**Task brief:**
Show only those lines of the entries where the string "informasjon" is found.

**Dataset content:**
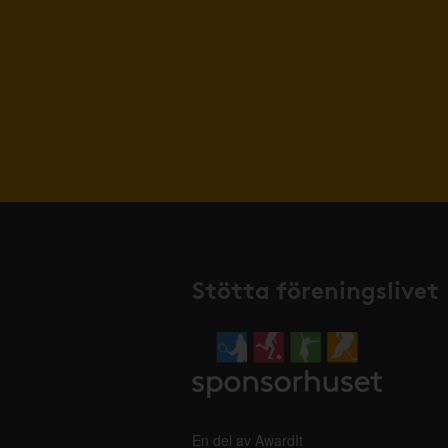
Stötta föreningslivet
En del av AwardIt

...

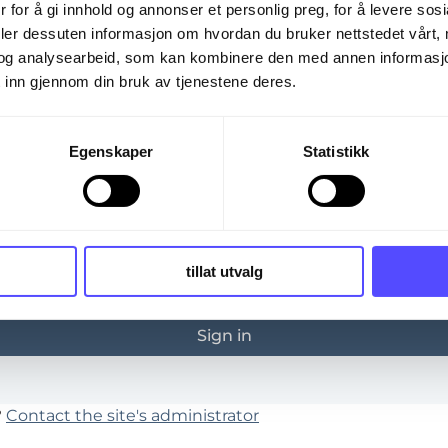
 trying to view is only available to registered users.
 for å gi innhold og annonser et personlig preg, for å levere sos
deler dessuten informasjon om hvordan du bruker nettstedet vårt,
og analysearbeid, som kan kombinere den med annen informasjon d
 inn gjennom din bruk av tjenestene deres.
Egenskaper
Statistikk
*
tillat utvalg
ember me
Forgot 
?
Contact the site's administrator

**Output:**
deler dessuten informasjon om hvordan du bruker nettstedet vårt,
og analysearbeid, som kan kombinere den med annen informasjon d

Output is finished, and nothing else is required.